4.2.2. Each of the Conditions set out in paragraphs 4.2.1.1 and 4.2.1.2 are not capable of waiver.
4.2.3. The Condition set out in paragraph 4.2.1.3 is capable of waiver by the Purchaser and the Seller by
agreement in writing at any time before the Long Stop Date.
4.3. Closing Date of the Disposal
The Closing Date of the Disposal, in each case unless extended by the Purchaser and the Seller by
agreement in writing, shall be the last business day of the month in which all the Conditions have been
fulfilled or waived, save that:
4.3.1. if all the Conditions are fulfilled or waived on a date falling after the 20th day of the month; and/or
4.3.2. if the last business day of the month in which all the Conditions have been fulfilled or waived is a
date falling less than 10 business days after the date of the passing of the Ordinary Resolution,
then the Closing Date shall be the last business day of the month immediately following the month in which
the Conditions are fulfilled or waived ("Closing Date").

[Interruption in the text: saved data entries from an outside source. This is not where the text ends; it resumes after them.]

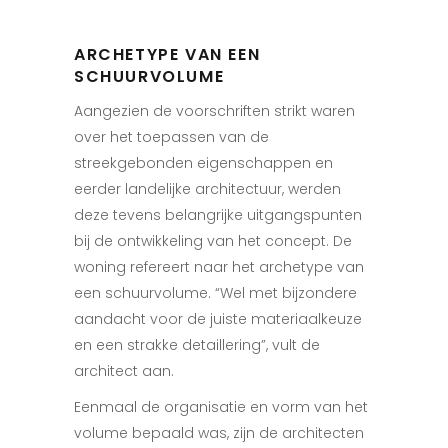
ARCHETYPE VAN EEN
SCHUURVOLUME
Aangezien de voorschriften strikt waren
over het toepassen van de
streekgebonden eigenschappen en
eerder landelijke architectuur, werden
deze tevens belangrijke uitgangspunten
bij de ontwikkeling van het concept. De
woning refereert naar het archetype van
een schuurvolume. “Wel met bijzondere
aandacht voor de juiste materiaalkeuze
en een strakke detaillering”, vult de
architect aan.
Eenmaal de organisatie en vorm van het
volume bepaald was, zijn de architecten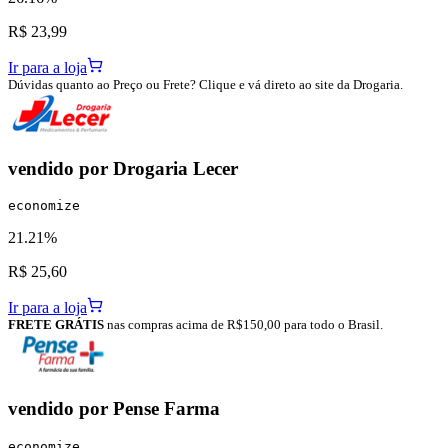
R$ 23,99
Ir para a loja
Dúvidas quanto ao Preço ou Frete? Clique e vá direto ao site da Drogaria.
vendido por
Drogaria Lecer
economize
21.21%
R$ 25,60
Ir para a loja
FRETE GRÁTIS
nas compras acima de R$150,00 para todo o Brasil.
vendido por
Pense Farma
economize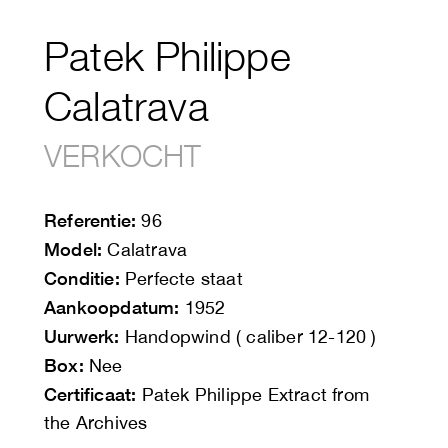
Patek Philippe
Calatrava
VERKOCHT
Referentie:
96
Model:
Calatrava
Conditie:
Perfecte staat
Aankoopdatum:
1952
Uurwerk:
Handopwind ( caliber 12-120 )
Box:
Nee
Certificaat:
Patek Philippe Extract from
the Archives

4.4. Other significant terms of the SPA
4.4.1. The SPA contains warranties given by MIH and Metair to the Purchaser, and by the Purchaser in
favour of MIH, which are customary for a transaction of this nature, as well as indemnities in relation
to (i) pre-closing tax liabilities of the Mutlu Group; (ii) anti-trust proceedings against Metair's
subsidiary in Romania and (iii) outstanding occupancy permits in respect of the Mutlu Group's Tuzla
facility.
4.4.2. In terms of the SPA, should any of the following events occur:
4.4.2.1. damage to or the destruction of the whole or substantial part of any of the Mutlu Group's
Tuzla facilities or Gediz facilities as a result of earthquake, flood, fire, explosion, military,
civilian or terrorist attack or acts of god, as a result of which the Mutlu Group companies
are no longer able to operate in any material capacity;
4.4.2.2. the cancellation (or issuance of a notice of cancellation) of the workplace opening and
operation permit of the Mutlu Group's Gediz facility by the relevant governmental
authority or the operations in the Gediz facility ceasing or being required to cease
(whether as a result of an injunction, order or other act of a relevant governmental
authority) as a result of non-compliance of the workplace opening and operation permit
of the Gediz facility; or
4.4.2.3. any one more constructions in the Tuzla facilities being sealed or removed or ordered to
be sealed or removed (whether as a result of an injunction, order or other act of a relevant
governmental authority) as a result of the lack of any occupancy permit at the
Tuzla facilities resulting in the ceasing of or a material disruption to any operations of the
Mutlu Group ("Tuzla Facilities MAC") and not being remedied through the obtaining of
the relevant occupancy permit or permits such that the relevant operations of the Mutlu
Group resume within the earlier of 60 days of such ceasing of relevant operations and
the Long Stop Date (as extended, if applicable),
the Purchaser shall, subject to paragraph 4.4.3 below, be entitled, prior to the Closing Date and by
notice to the Seller, to terminate the SPA.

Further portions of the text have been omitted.